As for Knight, I consider him a SG more than I do a PG. Let Marshall dish the ball to him and he'll thrive much more than trying to create for himself off the dribble in my opinion.


----------



## roux

Basel said:


> Yup, which is why I think he'll become a good defender. Kidd was one of the best defensive PG's in the league in his prime. Perfect person to coach him.
> 
> As for Knight, I consider him a SG more than I do a PG. Let Marshall dish the ball to him and he'll thrive much more than trying to create for himself off the dribble in my opinion.
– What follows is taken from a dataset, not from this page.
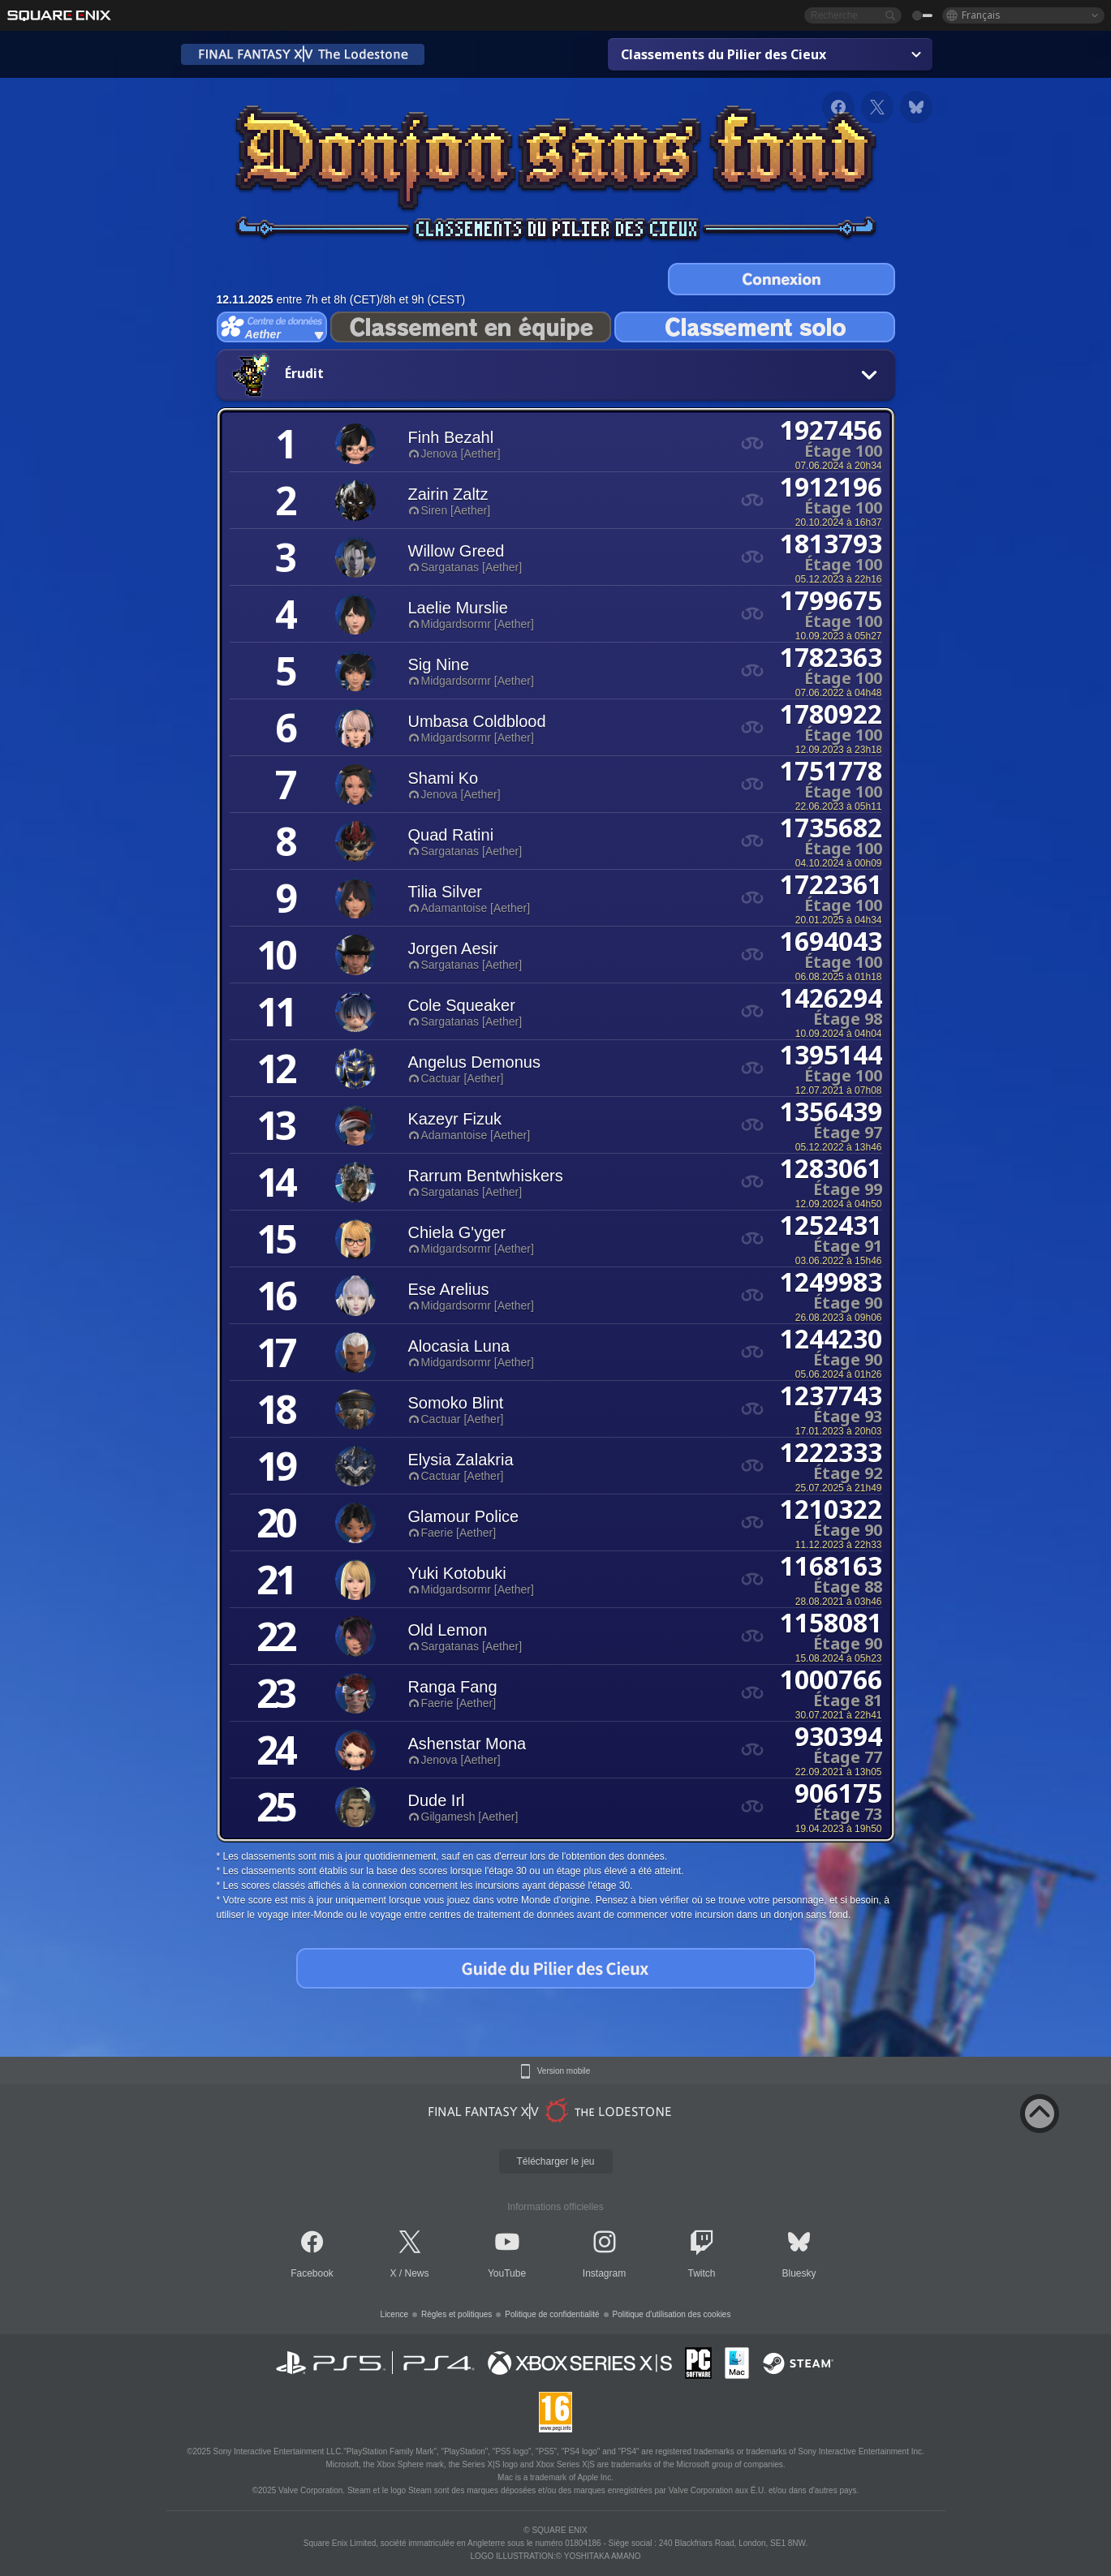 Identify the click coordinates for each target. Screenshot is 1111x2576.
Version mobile (564, 2071)
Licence (394, 2314)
Think any of Marshalls assist numbers were overly inflated due to D'Antoni's system? Thats my biggest concern... Marshall was an absolute train wreck as a rookie and I have seen alot of bad players put up good numbers in that silly system.


----------



## Basel

I think part of it could be, but watching him play, it just seems his style of play more than anything. Pass first, shoot second type of player.


----------



## XXV

Basel said:


> I think part of it could be, but watching him play, it just seems his style of play more than anything. Pass first, shoot second type of player.


Why have three teams let this guy go? Going back to college, every time I've seen him play, he gets great looks for his teammates and is a threatening enough shooter that you can't stray too far from him.


----------



## Basel

XXV said:


> Why have three teams let this guy go? Going back to college, every time I've seen him play, he gets great looks for his teammates and is a threatening enough shooter that you can't stray too far from him.



Well the Lakers waived him to clear up space to sign their other players. They were hoping he would clear waivers but the Bucks got him. Lakers wanted him.


----------



## XXV

Yeah, but they had to know somebody was going to pick him up, especially at league minimum. I saw they got Lin and still have Nash. If Lin is coming off the bench, is he really a better fit at $8.5 million vs. Marshall's $800k? Just feels like the Lakers are the latest team to give him up for peanuts. Why does everyone quit on this guy?


----------



## Basel

Again, they had to release him to sign their other players (who they obviously deemed more valuable).


----------